(Saved entries)

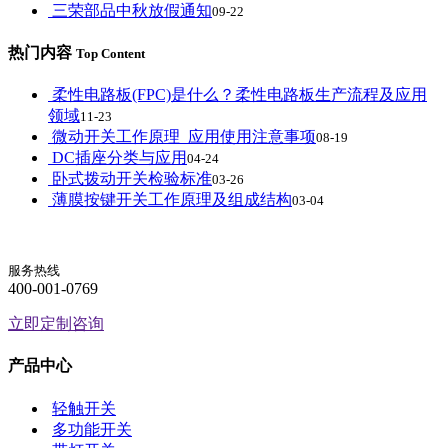
三荣部品中秋放假通知
09-22
热门内容
Top Content
柔性电路板(FPC)是什么？柔性电路板生产流程及应用
领域
11-23
微动开关工作原理_应用使用注意事项
08-19
DC插座分类与应用
04-24
卧式拨动开关检验标准
03-26
薄膜按键开关工作原理及组成结构
03-04
服务热线
400-001-0769
立即定制咨询
产品中心
轻触开关
多功能开关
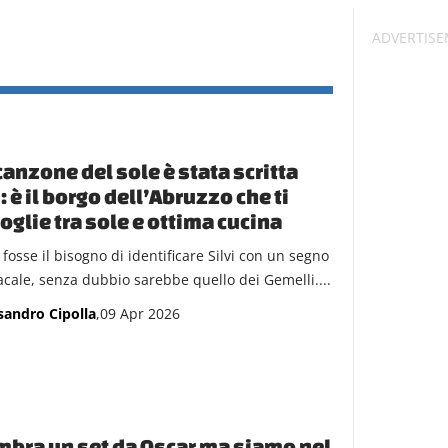
canzone del sole è stata scritta
: è il borgo dell’Abruzzo che ti
oglie tra sole e ottima cucina
 fosse il bisogno di identificare Silvi con un segno
acale, senza dubbio sarebbe quello dei Gemelli....
sandro Cipolla
,09 Apr 2026
bra un set da Oscar ma siamo nel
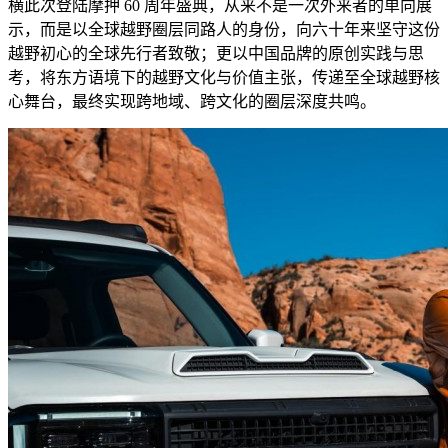
横此次登陆摩押 60 周年盛典，从来不是一次外来者的单向展
示，而是以全球越野圈层同路人的身份，向六十年来坚守这份
越野初心的全球先行者致敬；更以中国品牌的原创实践与思
考，将东方语境下的越野文化与价值主张，传递至全球越野核
心舞台，最终实现跨地域、跨文化的圈层深度共鸣。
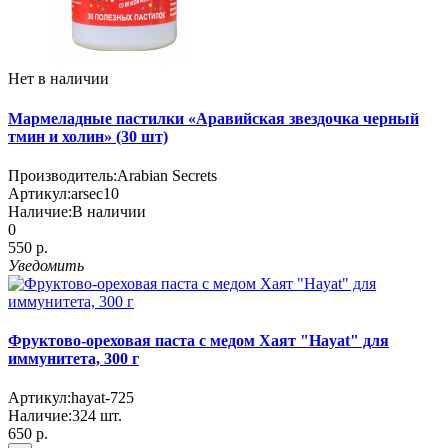
Нет в наличии
Мармеладные пастилки «Аравийская звездочка черный
тмин и холин» (30 шт)
Производитель:
Arabian Secrets
Артикул:
arsec10
Наличие:
В наличии
0
550 р.
Уведомить
Фруктово-ореховая паста с медом Хаят "Hayat" для
иммунитета, 300 г
Артикул:
hayat-725
Наличие:
324
шт.
650 р.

→ DIRECTIONS: Go through the entries above and pull out each line with "sole" in it.

→ YOUR RESPONSE:
canzone del sole è stata scritta
oglie tra sole e ottima cucina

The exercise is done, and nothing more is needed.